» EXERCISE DIRECTIONS
From the data that follows, set down exactly the lines from the one with "Advantage (MA) plan" through the one with "help, better explanation", counting both. Pictures stay out.
*** DATA TO EXAMINE Section Begins ***
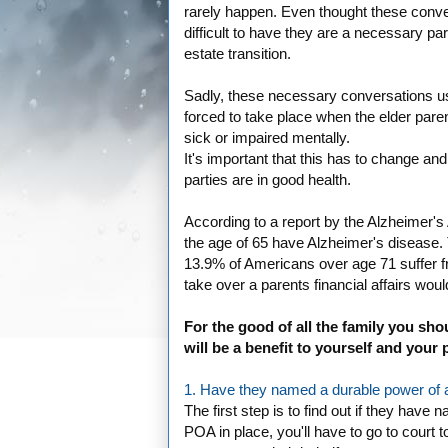
rarely happen. Even thought these conve
difficult to have they are a necessary par
estate transition.
Sadly, these necessary conversations us
forced to take place when the elder paren
sick or impaired mentally.
It's important that this has to change a
parties are in good health.
According to a report by the Alzheimer's A
the age of 65 have Alzheimer's disease.
13.9% of Americans over age 71 suffer f
take over a parents financial affairs wou
For the good of all the family you shou
will be a benefit to yourself and your 
1. Have they named a durable power of a
The first step is to find out if they hav
POA in place, you'll have to go to court 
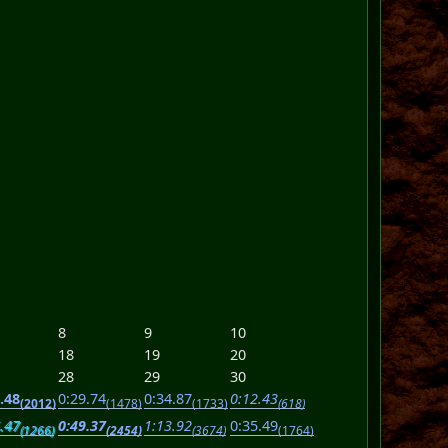
8
9
10
18
19
20
28
29
30
.48
0:29.74
0:34.87
0:12.43
(2012)
(1478)
(1733)
(618)
.47
0:49.37
1:13.92
0:35.49
(1266)
(2454)
(3674)
(1764)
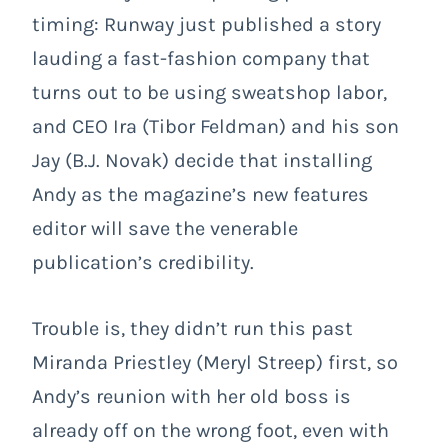
timing: Runway just published a story
lauding a fast-fashion company that
turns out to be using sweatshop labor,
and CEO Ira (Tibor Feldman) and his son
Jay (B.J. Novak) decide that installing
Andy as the magazine’s new features
editor will save the venerable
publication’s credibility.
Trouble is, they didn’t run this past
Miranda Priestley (Meryl Streep) first, so
Andy’s reunion with her old boss is
already off on the wrong foot, even with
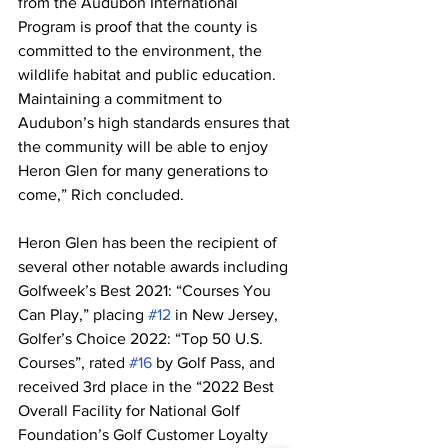
from the Audubon International 
Program is proof that the county is 
committed to the environment, the 
wildlife habitat and public education. 
Maintaining a commitment to 
Audubon’s high standards ensures that 
the community will be able to enjoy 
Heron Glen for many generations to 
come,” Rich concluded.
Heron Glen has been the recipient of 
several other notable awards including 
Golfweek’s Best 2021: “Courses You 
Can Play,” placing 
#12
 in New Jersey, 
Golfer’s Choice 2022: “Top 50 U.S. 
Courses”, rated 
#16
 by Golf Pass, and 
received 3rd place in the “2022 Best 
Overall Facility for National Golf 
Foundation’s Golf Customer Loyalty 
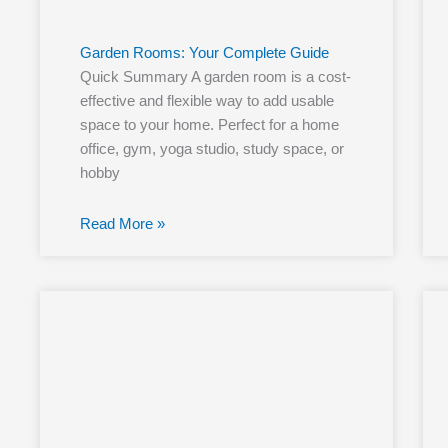
Garden Rooms: Your Complete Guide
Quick Summary A garden room is a cost-
effective and flexible way to add usable
space to your home. Perfect for a home
office, gym, yoga studio, study space, or
hobby
Read More »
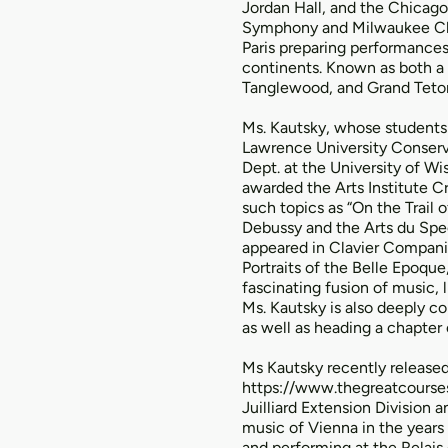
Jordan Hall, and the Chicago
Symphony and Milwaukee Cham
Paris preparing performances
continents. Known as both a
Tanglewood, and Grand Teton
Ms. Kautsky, whose students 
Lawrence University Conserva
Dept. at the University of Wi
awarded the Arts Institute 
such topics as “On the Trail
Debussy and the Arts du Spec
appeared in Clavier Companio
Portraits of the Belle Epoqu
fascinating fusion of music, 
Ms. Kautsky is also deeply co
as well as heading a chapter 
Ms Kautsky recently released 
https://www.thegreatcourse
Juilliard Extension Division
music of Vienna in the years
and performing at the Relais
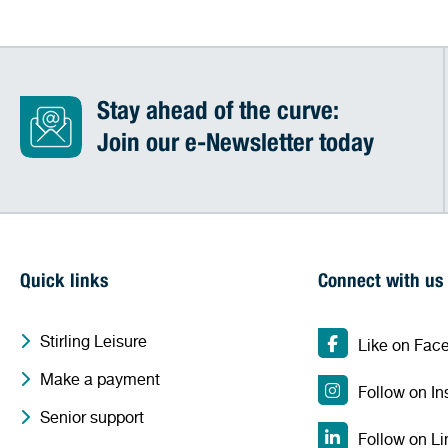
Stay ahead of the curve:
Join our e-Newsletter today
Quick links
Connect with us
Stirling Leisure
Like on Fac
Make a payment
Follow on I
Senior support
Follow on Li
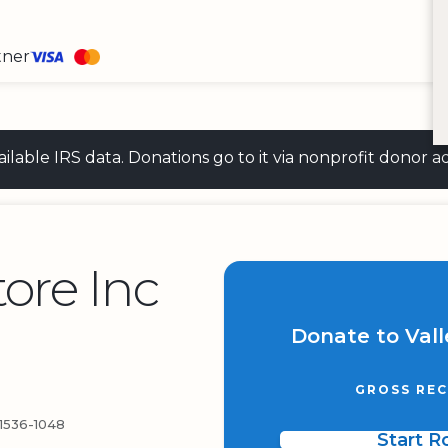
tner
 available IRS data. Donations go to it via nonprofit don
tore Inc
Donate to Vall
GROSS REC
536-1048
Start 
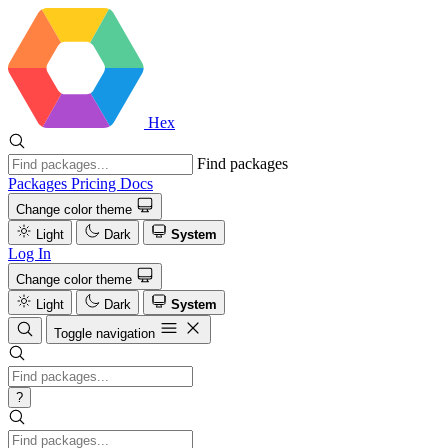
Hex
Find packages
Packages
Pricing
Docs
Change color theme
Light
Dark
System
Log In
Change color theme
Light
Dark
System
Toggle navigation
?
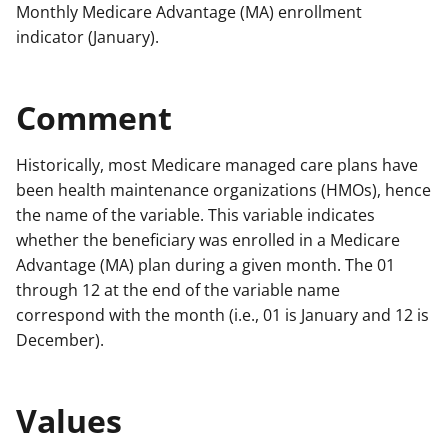
Monthly Medicare Advantage (MA) enrollment
indicator (January).
Comment
Historically, most Medicare managed care plans have
been health maintenance organizations (HMOs), hence
the name of the variable. This variable indicates
whether the beneficiary was enrolled in a Medicare
Advantage (MA) plan during a given month. The 01
through 12 at the end of the variable name
correspond with the month (i.e., 01 is January and 12 is
December).
Values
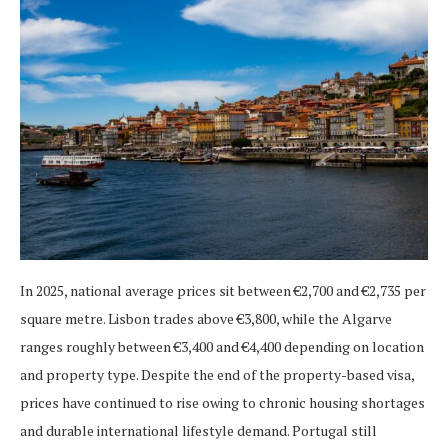
In 2025, national average prices sit between €2,700 and €2,735 per
square metre. Lisbon trades above €3,800, while the Algarve
ranges roughly between €3,400 and €4,400 depending on location
and property type. Despite the end of the property-based visa,
prices have continued to rise owing to chronic housing shortages
and durable international lifestyle demand. Portugal still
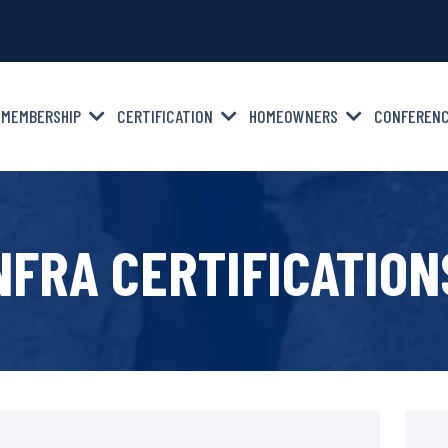
MEMBERSHIP
CERTIFICATION
HOMEOWNERS
CONFEREN
NFRA CERTIFICATION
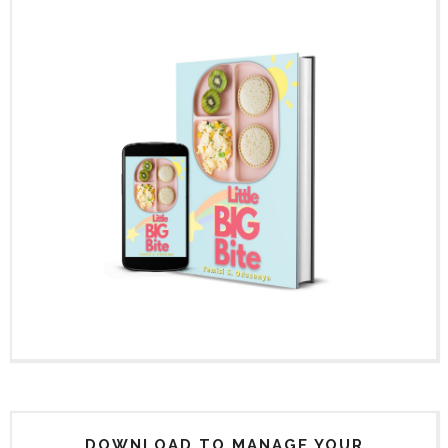
DOWNLOAD TO MANAGE YOUR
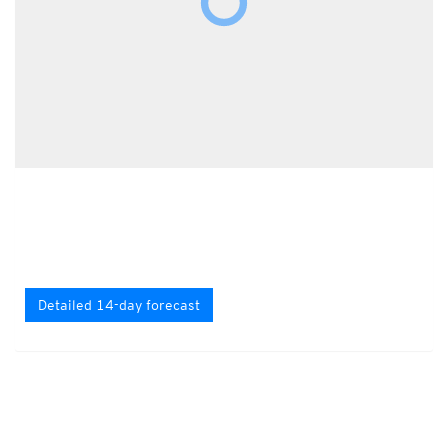
Detailed 14-day forecast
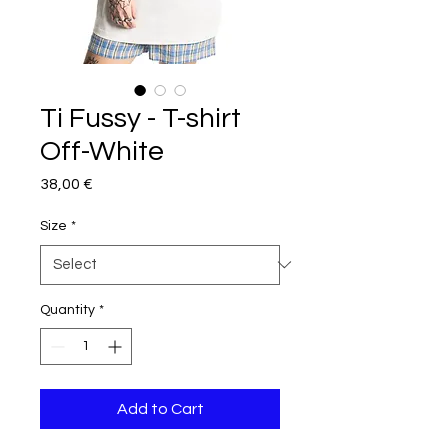
Ti Fussy - T-shirt
Off-White
Price
38,00 €
Size
*
Quantity
*
Add to Cart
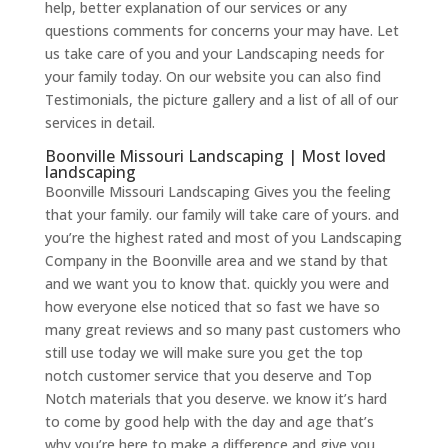
help, better explanation of our services or any
questions comments for concerns your may have. Let
us take care of you and your Landscaping needs for
your family today. On our website you can also find
Testimonials, the picture gallery and a list of all of our
services in detail.
Boonville Missouri Landscaping | Most loved
landscaping
Boonville Missouri Landscaping Gives you the feeling
that your family. our family will take care of yours. and
you’re the highest rated and most of you Landscaping
Company in the Boonville area and we stand by that
and we want you to know that. quickly you were and
how everyone else noticed that so fast we have so
many great reviews and so many past customers who
still use today we will make sure you get the top
notch customer service that you deserve and Top
Notch materials that you deserve. we know it’s hard
to come by good help with the day and age that’s
why you’re here to make a difference and give you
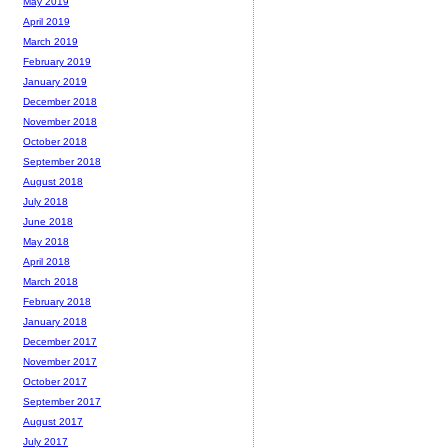
May 2019
April 2019
March 2019
February 2019
January 2019
December 2018
November 2018
October 2018
September 2018
August 2018
July 2018
June 2018
May 2018
April 2018
March 2018
February 2018
January 2018
December 2017
November 2017
October 2017
September 2017
August 2017
July 2017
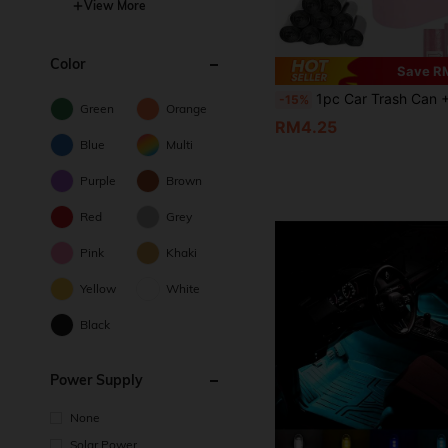
View More
Color
Save R
1pc Car Trash Can + 1 Roll (15pcs) Trash Bags, Mini Car Trash Can, Waterproof, Portable, Space-Saving, Car Storage B
-15%
Green
Orange
RM4.25
Blue
Multi
Purple
Brown
Red
Grey
Pink
Khaki
Yellow
White
Black
Power Supply
None
Solar Power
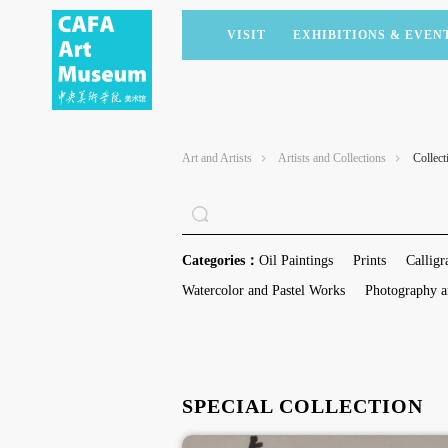
VISIT
EXHIBITIONS & EVEN
CURRENT EXHIBITIONS
ARTISTS & COLLECTIONS
CAFAM LECTURES
MEMBERSHIP
UPCOMING EXHIBITIONS
ACADEMIC RESEARCH
CAFAM COURSES
CORPORATE SUPPORT
Art and Artists
Artists and Collections
Collect
PAST EXHIBITIONS
PUBLICATIONS
CAFAM EXPERIENCES
DONATE
VIRTUAL MUSEUM
VOLUNTEERS
NEWS
PARTNERS
Categories：
Oil Paintings
Prints
Calligr
HOST AN EVENT
Watercolor and Pastel Works
Photography a
SPECIAL COLLECTION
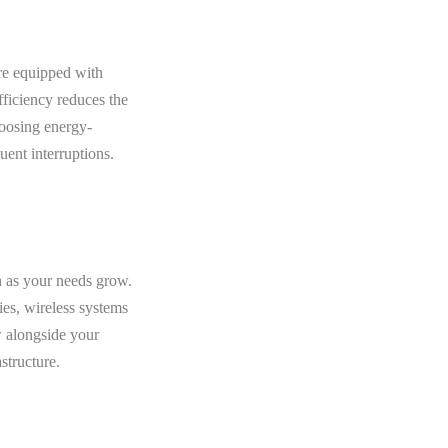
are equipped with
fficiency reduces the
hoosing energy-
uent interruptions.
n as your needs grow.
ies, wireless systems
w alongside your
structure.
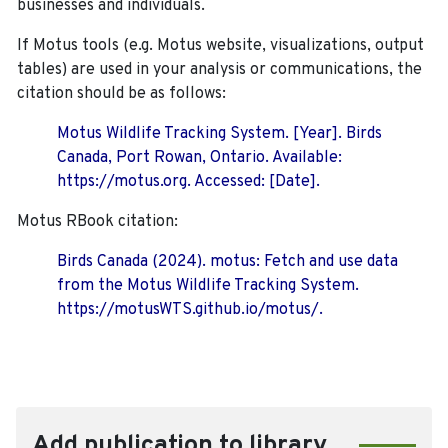
businesses and individuals.
If Motus tools (e.g. Motus website, visualizations, output
tables) are used in your analysis or communications, the
citation should be as follows:
Motus Wildlife Tracking System. [Year]. Birds
Canada, Port Rowan, Ontario. Available:
https://motus.org. Accessed: [Date].
Motus RBook citation:
Birds Canada (2024). motus: Fetch and use data
from the Motus Wildlife Tracking System.
https://motusWTS.github.io/motus/.
Add publication to library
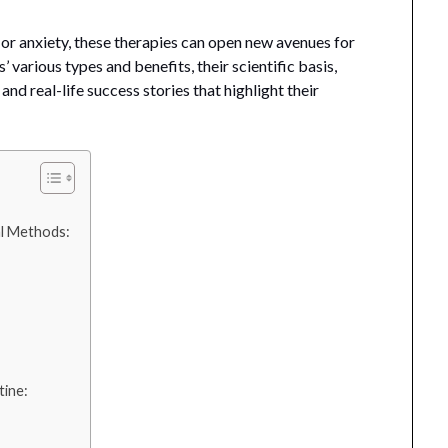
 or anxiety, these therapies can open new avenues for
’ various types and benefits, their scientific basis,
and real-life success stories that highlight their
l Methods:
tine:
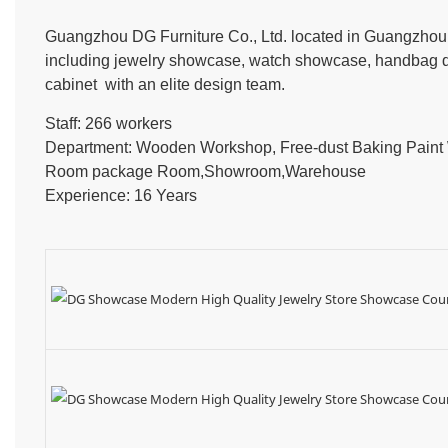
Guangzhou DG Furniture Co., Ltd. located in Guangzhou, 
including jewelry showcase, watch showcase, handbag dis
cabinet with an elite design team.
Staff: 266 workers
Department: Wooden Workshop, Free-dust Baking Pain
Room package Room,Showroom,Warehouse
Experience: 16 Years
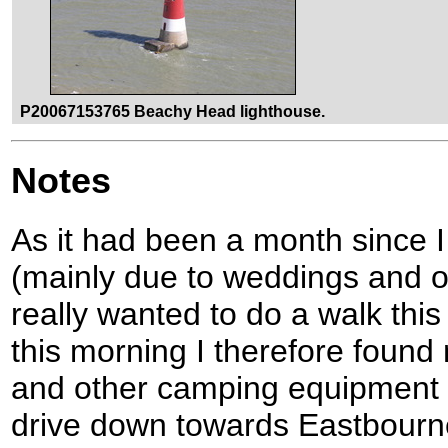
P20067153765 Beachy Head lighthouse.
Notes
As it had been a month since I
(mainly due to weddings and 
really wanted to do a walk thi
this morning I therefore found
and other camping equipment in
drive down towards Eastbourne 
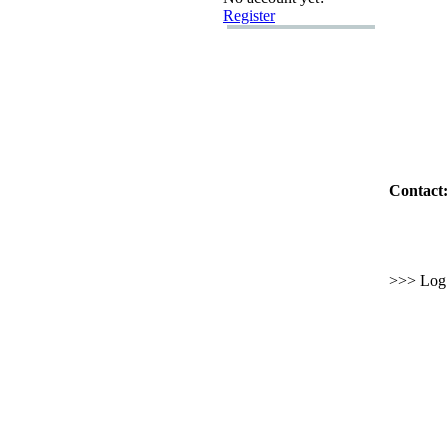
Register
Contact:
>>> Log i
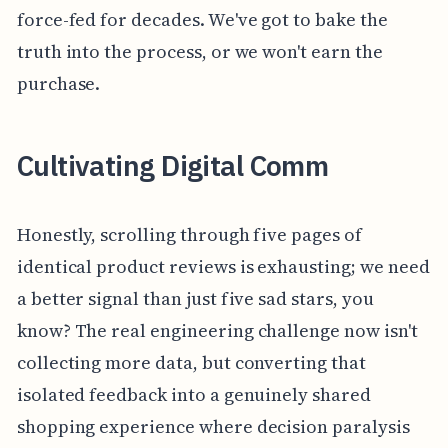
force-fed for decades. We've got to bake the
truth into the process, or we won't earn the
purchase.
Cultivating Digital Comm
Honestly, scrolling through five pages of
identical product reviews is exhausting; we need
a better signal than just five sad stars, you
know? The real engineering challenge now isn't
collecting more data, but converting that
isolated feedback into a genuinely shared
shopping experience where decision paralysis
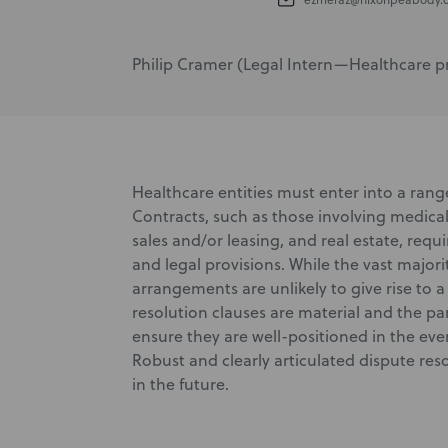
Philip Cramer (Legal Intern—Healthcare prac
Healthcare entities must enter into a range 
Contracts, such as those involving medica
sales and/or leasing, and real estate, req
and legal provisions. While the vast majori
arrangements are unlikely to give rise to 
resolution clauses are material and the pa
ensure they are well-positioned in the ev
Robust and clearly articulated dispute reso
in the future.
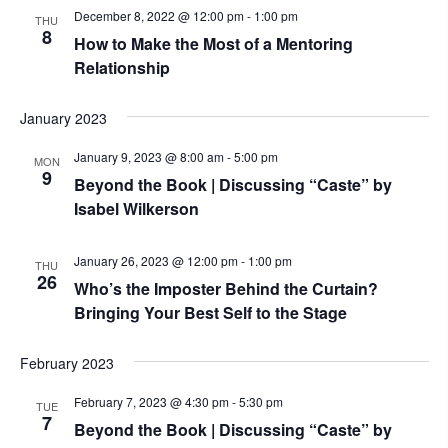
December 8, 2022 @ 12:00 pm
-
1:00 pm
THU
8
How to Make the Most of a Mentoring
Relationship
January 2023
January 9, 2023 @ 8:00 am
-
5:00 pm
MON
9
Beyond the Book | Discussing “Caste” by
Isabel Wilkerson
January 26, 2023 @ 12:00 pm
-
1:00 pm
THU
26
Who’s the Imposter Behind the Curtain?
Bringing Your Best Self to the Stage
February 2023
February 7, 2023 @ 4:30 pm
-
5:30 pm
TUE
7
Beyond the Book | Discussing “Caste” by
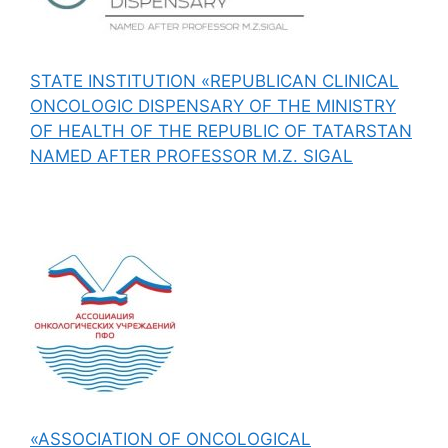
STATE INSTITUTION «REPUBLICAN CLINICAL
ONCOLOGIC DISPENSARY OF THE MINISTRY
OF HEALTH OF THE REPUBLIC OF TATARSTAN
NAMED AFTER PROFESSOR M.Z. SIGAL
«ASSOCIATION OF ONCOLOGICAL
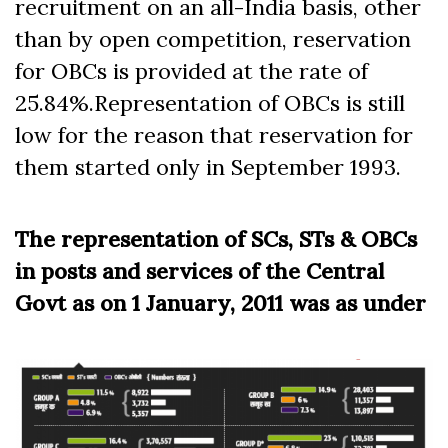
recruitment on an all-India basis, other
than by open competition, reservation
for OBCs is provided at the rate of
25.84%.Representation of OBCs is still
low for the reason that reservation for
them started only in September 1993.
The representation of SCs, STs & OBCs
in posts and services of the Central
Govt as on 1 January, 2011 was as under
*** DATA TO EXAMINE Section Ends ***
» THE ANSWER
Advantage (MA) plan during a given month. The 01
through 12 at the end of the variable name
correspond with the month (i.e., 01 is January and 12 is
December).
Values
In 2025, national average prices sit between €2,700 and €2,735 per
square metre. Lisbon trades above €3,800, while the Algarve
ranges roughly between €3,400 and €4,400 depending on location
and property type. Despite the end of the property-based visa,
prices have continued to rise owing to chronic housing shortages
and durable international lifestyle demand. Portugal still
MEMBERSHIP
CERTIFICATION
HOMEOWNERS
CONFEREN
NFRA CERTIFICATION
DOWNLOAD TO MANAGE YOUR
Detailed 14-day forecast
Ti Fussy - T-shirt
Off-White
Price
38,00 €
Size
*
Quantity
*
Add to Cart
help, better explanation of our services or any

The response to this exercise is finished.